# K-Means

In this lab we will implement an application of the K-Means clustering algorithm, the first in our line of unsupervised methods. 

As a reiteration of the core concept, given a set of data points X, meant to be clustered into _k_ groups, the algorithm aims at determining $k$ cluster centers. Subsequently, each point is going to be assinged to a cluster based on the shortest distance towards a cluster center. 

Let $c_i \in \mathbf{R}^n$ denote the center of cluster $i = \overline{1,k}$.

Each data point $x_i \in X$ is going to be assigned to cluster $argmin_j d(x_i, c_j)$, where d is the chosen distance function.

When determining the cluster centers, we start by assigning $k$ random cluster centers within our data distribution. Subsequently, a series of two steps if performed repeatedly until convergence.

1. Expectation - Based on the current centroids, each point is assigned to a cluster.
2. Maximization - Based on the current cluster assignment, each centroid is moved to the center of the cluster it has determined.

The following figure illustrates this process:

![kmeans](./kmeans.png)

The expectation and maximization steps are repeated for a set number of iterations or until the cluster centers have stabilized and no longer update via this procedure.

## Implementation

For this lab we will use the sklearn implementation of the K-Means algorithm. The following is a short usage example.

In [2]:
from sklearn.cluster import KMeans
import numpy as np

# loading the data
X = np.array([
    [1, 2], [1, 4], [1, 0],
    [10, 2], [10, 4], [10, 0]
])

# intantiating the model and fitting the data, similar to previous sklearn models
kmeans = KMeans(n_clusters = 2, random_state = 0).fit(X)
print(kmeans.labels_)
# array([1, 1, 1, 0, 0, 0], dtype=int32)

# using the trained model to make predictions for new data
kmeans.predict([[0, 0], [12, 3]])
# array([1, 0], dtype=int32)

print(kmeans.cluster_centers_)
# array([[10.,  2.], [ 1.,  2.]])

[1 1 1 0 0 0]
[[10.  2.]
 [ 1.  2.]]


## Application

In this lab we will start implementing the pipepline of a large scale unsupervised classification procedure. This method has been proposed by Caron et al in the following ECCV 2018 paper: https://openaccess.thecvf.com/content_ECCV_2018/papers/Mathilde_Caron_Deep_Clustering_for_ECCV_2018_paper.pdf

As described in the paper, the goal is to train a neural network to classify samples without the need for human annotations. In order to do this, the authors propose the exaptation of the expectation-maximization procedure.

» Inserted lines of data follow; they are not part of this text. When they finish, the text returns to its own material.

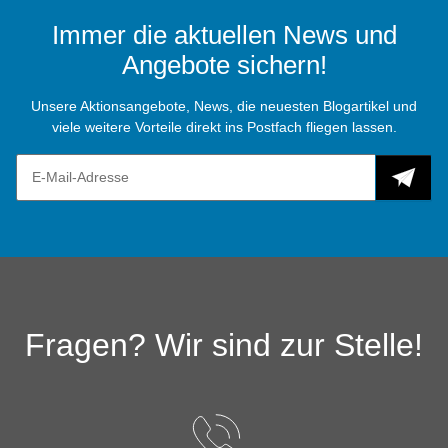
Immer die aktuellen News und
Angebote sichern!
Unsere Aktionsangebote, News, die neuesten Blogartikel und
viele weitere Vorteile direkt ins Postfach fliegen lassen.
Fragen? Wir sind zur Stelle!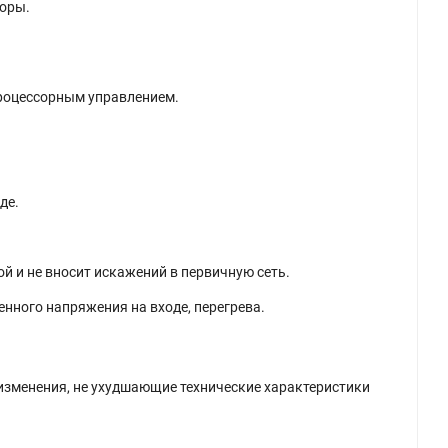
торы.
процессорным управлением.
де.
й и не вносит искажений в первичную сеть.
нного напряжения на входе, перегрева.
изменения, не ухудшающие технические характеристики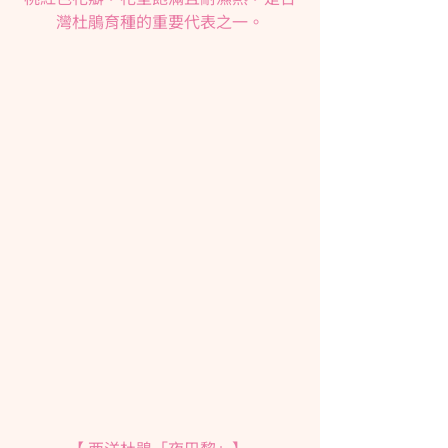
灣杜鵑育種的重要代表之一。
【 西洋杜鵑「夜巴黎」】 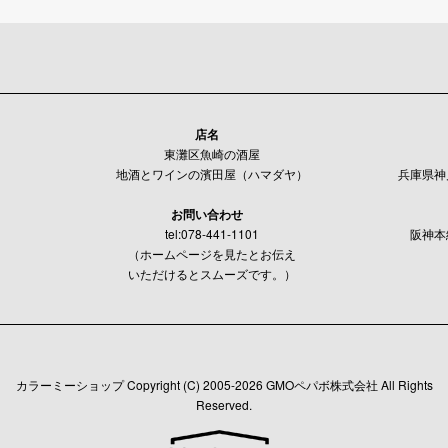
店名
東灘区魚崎の酒屋
地酒とワインの濱田屋（ハマダヤ）
兵庫県神戸
お問い合わせ
tel:078-441-1101
阪神本
（ホームページを見たとお伝え
いただけるとスムーズです。）
カラーミーショップ
Copyright (C) 2005-2026
GMOペパボ株式会社
All Rights
Reserved.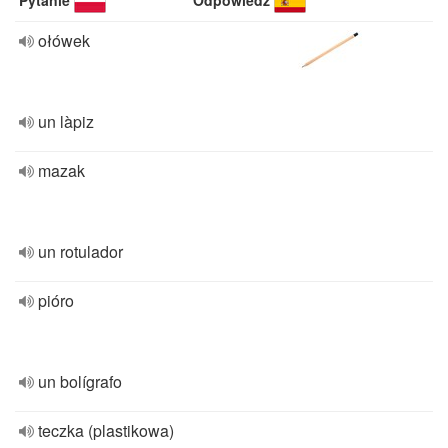
Pytanie
Odpowiedź
ołówek
un làpiz
mazak
un rotulador
pióro
un bolígrafo
teczka (plastikowa)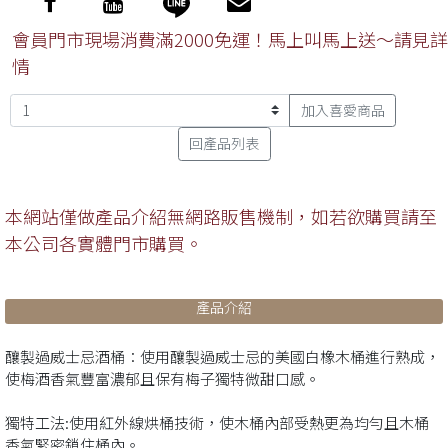
會員門市現場消費滿2000免運！馬上叫馬上送～請見詳
情
加入喜愛商品
回產品列表
本網站僅做產品介紹無網路販售機制，如若欲購買請至
本公司各實體門市購買。
產品介紹
釀製過威士忌酒桶：使用釀製過威士忌的美國白橡木桶進行熟成，
使梅酒香氣豐富濃郁且保有梅子獨特微甜口感。
獨特工法:使用紅外線烘桶技術，使木桶內部受熱更為均勻且木桶
香氣緊密鎖住桶內。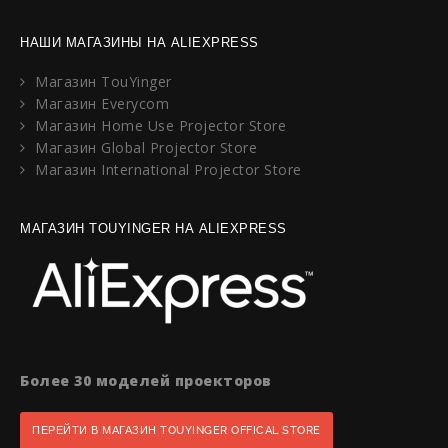
НАШИ МАГАЗИНЫ НА ALIEXPRESS
Магазин TouYinger
Магазин Everycom
Магазин Home Use Projector Store
Магазин Global Projector Store
Магазин International Projector Store
МАГАЗИН TOUYINGER НА ALIEXPRESS
Более 30 моделей проекторов
ПЕРЕЙТИ В МАГАЗИН TOUYINGER OFFICAL STORE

They start with a randomly initiallized neural network and perform the following two steps alternatively until convergence:

1. Expectation - (i) the data is passed through the neural network in order to extract features, (ii) the samples are clustered using the k-means algorithm based on the extracted features
2. Maximization - the network is trained to match the labels assigned by the k-means algorithm

We will divide this procedure into steps and implement those steps sequentially.

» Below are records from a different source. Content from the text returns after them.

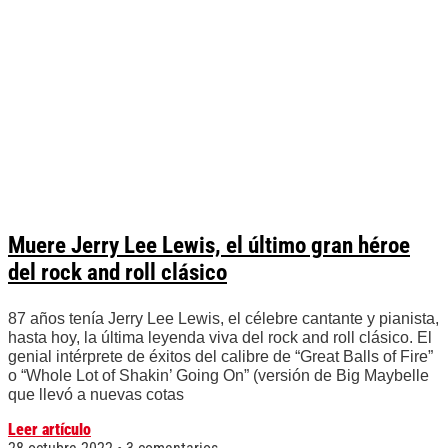
Muere Jerry Lee Lewis, el último gran héroe
del rock and roll clásico
87 años tenía Jerry Lee Lewis, el célebre cantante y pianista,
hasta hoy, la última leyenda viva del rock and roll clásico. El
genial intérprete de éxitos del calibre de “Great Balls of Fire”
o “Whole Lot of Shakin’ Going On” (versión de Big Maybelle
que llevó a nuevas cotas
Leer artículo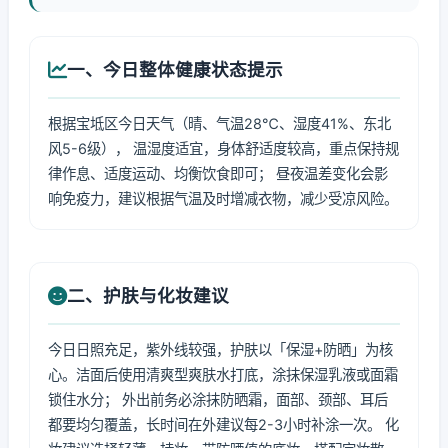
一、今日整体健康状态提示
根据宝坻区今日天气（晴、气温28℃、湿度41%、东北
风5-6级）， 温湿度适宜，身体舒适度较高，重点保持规
律作息、适度运动、均衡饮食即可； 昼夜温差变化会影
响免疫力，建议根据气温及时增减衣物，减少受凉风险。
二、护肤与化妆建议
今日日照充足，紫外线较强，护肤以「保湿+防晒」为核
心。洁面后使用清爽型爽肤水打底，涂抹保湿乳液或面霜
锁住水分； 外出前务必涂抹防晒霜，面部、颈部、耳后
都要均匀覆盖，长时间在外建议每2-3小时补涂一次。 化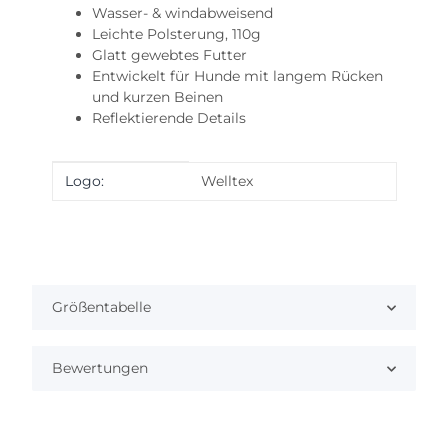
Wasser- & windabweisend
Leichte Polsterung, 110g
Glatt gewebtes Futter
Entwickelt für Hunde mit langem Rücken
und kurzen Beinen
Reflektierende Details
Produkteigenschaft
Wert
Logo:
Welltex
Größentabelle
Bewertungen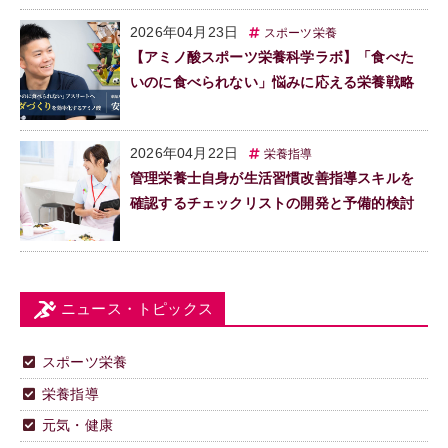
2026年04月23日
スポーツ栄養
【アミノ酸スポーツ栄養科学ラボ】「食べた
いのに食べられない」悩みに応える栄養戦略
2026年04月22日
栄養指導
管理栄養士自身が生活習慣改善指導スキルを
確認するチェックリストの開発と予備的検討
ニュース・トピックス
スポーツ栄養
栄養指導
元気・健康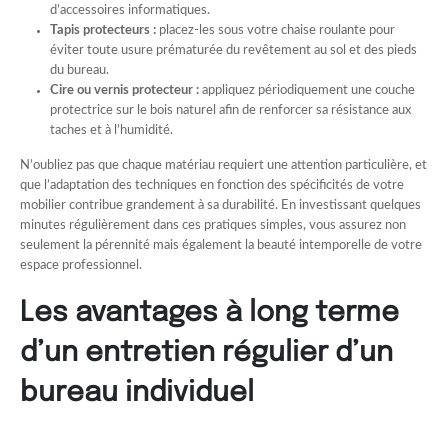
d’accessoires informatiques.
Tapis protecteurs :
placez-les sous votre chaise roulante pour
éviter toute usure prématurée du revêtement au sol et des pieds
du bureau.
Cire ou vernis protecteur :
appliquez périodiquement une couche
protectrice sur le bois naturel afin de renforcer sa résistance aux
taches et à l’humidité.
N’oubliez pas que chaque matériau requiert une attention particulière, et
que l’adaptation des techniques en fonction des spécificités de votre
mobilier contribue grandement à sa durabilité. En investissant quelques
minutes régulièrement dans ces pratiques simples, vous assurez non
seulement la pérennité mais également la beauté intemporelle de votre
espace professionnel.
Les avantages à long terme
d’un entretien régulier d’un
bureau individuel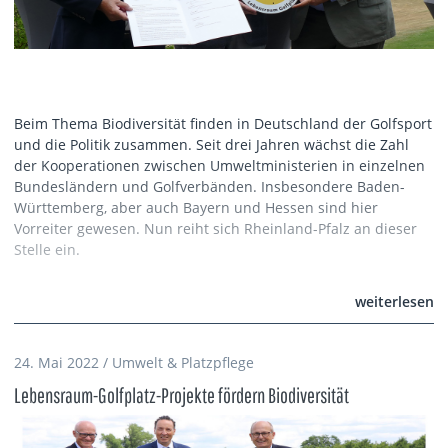
Beim Thema Biodiversität finden in Deutschland der Golfsport
und die Politik zusammen. Seit drei Jahren wächst die Zahl
der Kooperationen zwischen Umweltministerien in einzelnen
Bundesländern und Golfverbänden. Insbesondere Baden-
Württemberg, aber auch Bayern und Hessen sind hier
Vorreiter gewesen. Nun reiht sich Rheinland-Pfalz an dieser
Stelle ein.
weiterlesen
24. Mai 2022 / Umwelt & Platzpflege
Lebensraum-Golfplatz-Projekte fördern Biodiversität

First we will load the data. For this task we will work with the MNist dataset. The data has been prepared in the mnist folder. In turn this folder contains 3 subfolders: train, val and test. Within each subfolder samples have a filename which follows the pattern {label}\_{sample\_number}.{extension}. That is, in order to determine the label of a given sample, one can simply split the filename based on the '\_' character and convert the first token to int.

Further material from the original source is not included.